Natural history museums house numerous previously undescribed species and unknown information hidden in their collections. We describe lower Carboniferous slit-bearing gastropods (Pleurotomariida and Goniasmatidae) from previously unreported gastropod collections made by Jane Longstaff (Jane Donald), one of the pioneering paleontologists of Paleozoic gastropods in the late nineteenth and early twentieth centuries. The gastropods were collected from an old quarry near Dalry, Ayrshire, Scotland. The collection consists largely of microgastropods, many of which are unusually well preserved including delicate ornament and larval shells. The collection yields ten species, three of them representing new species.

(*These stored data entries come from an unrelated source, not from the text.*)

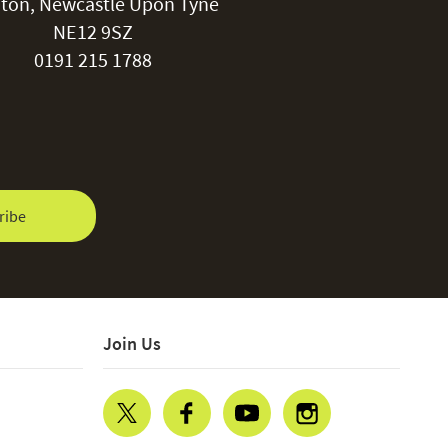
ton, Newcastle Upon Tyne
NE12 9SZ
0191 215 1788
ribe
Join Us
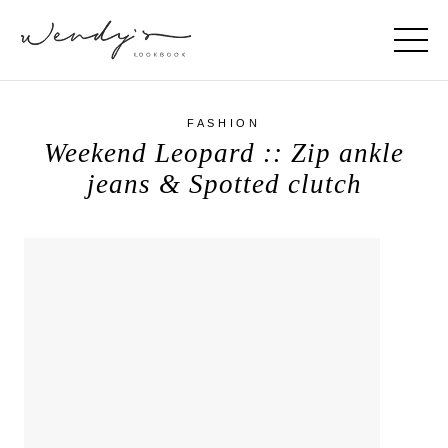
FASHION
Weekend Leopard :: Zip ankle
jeans & Spotted clutch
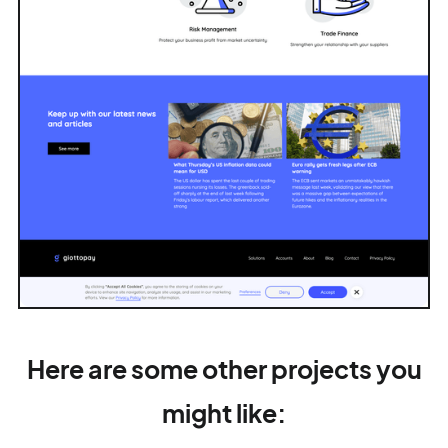
Here are some other projects you
might like:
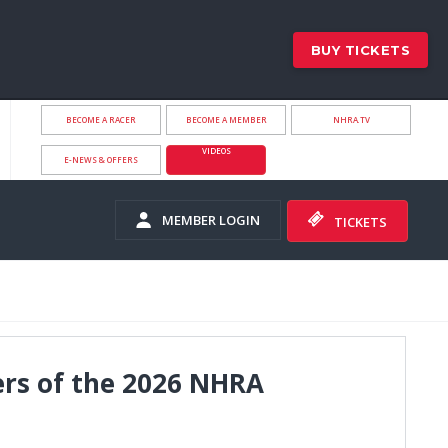
BUY TICKETS
BECOME A RACER
BECOME A MEMBER
NHRA.TV
VIDEOS
E-NEWS & OFFERS
MEMBER LOGIN
TICKETS
ers of the 2026 NHRA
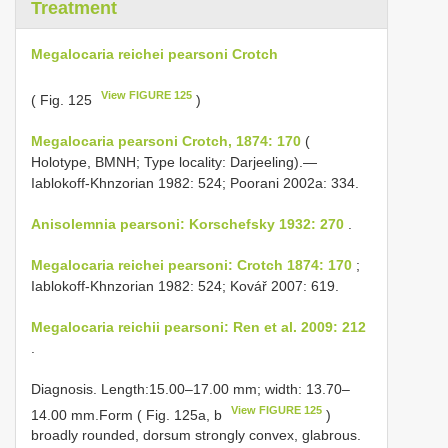
Treatment
Megalocaria reichei pearsoni Crotch
View FIGURE 125
( Fig. 125
)
Megalocaria pearsoni Crotch, 1874: 170
(
Holotype, BMNH; Type locality: Darjeeling).—
Iablokoff-Khnzorian 1982: 524; Poorani 2002a: 334.
Anisolemnia pearsoni: Korschefsky 1932: 270
.
Megalocaria reichei pearsoni: Crotch 1874: 170
;
Iablokoff-Khnzorian 1982: 524; Kovář 2007: 619.
Megalocaria reichii pearsoni: Ren et al. 2009: 212
.
Diagnosis. Length:15.00–17.00 mm; width: 13.70–
View FIGURE 125
14.00 mm.Form ( Fig. 125a, b
)
broadly rounded, dorsum strongly convex, glabrous.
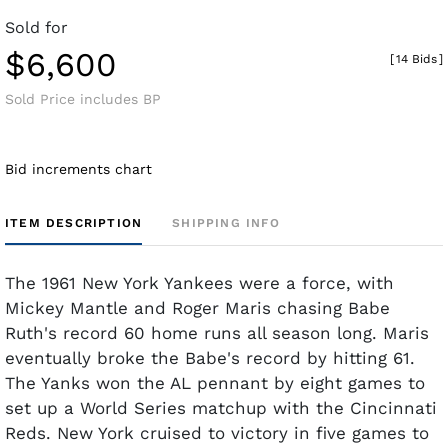
Sold for
$6,600
[
14 Bids
]
Sold Price includes BP
Bid increments chart
ITEM DESCRIPTION
SHIPPING INFO
The 1961 New York Yankees were a force, with
Mickey Mantle and Roger Maris chasing Babe
Ruth's record 60 home runs all season long. Maris
eventually broke the Babe's record by hitting 61.
The Yanks won the AL pennant by eight games to
set up a World Series matchup with the Cincinnati
Reds. New York cruised to victory in five games to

The new data on earliest whorls and other shell features such as the selenizone (the shell region formed by the closure of the shell slit) improved the classification. The new findings confirm that the genus Neilsonia belongs to Pleurotomariida and is distinct from the morphologically convergent Peruvispira (Goniasmatidae). The similarities between Biarmeaspira and Baylea support previous opinions that they are closely related. Furthermore, the collection yields the oldest record of Biarmeaspira, which was previously known only from the Permian. The angulated selenizone (as in Biarmeaspira) evidently evolved several times in Pleurotomariida and the repeated appearance of this character in different groups needs further studies using phylogenetic methods.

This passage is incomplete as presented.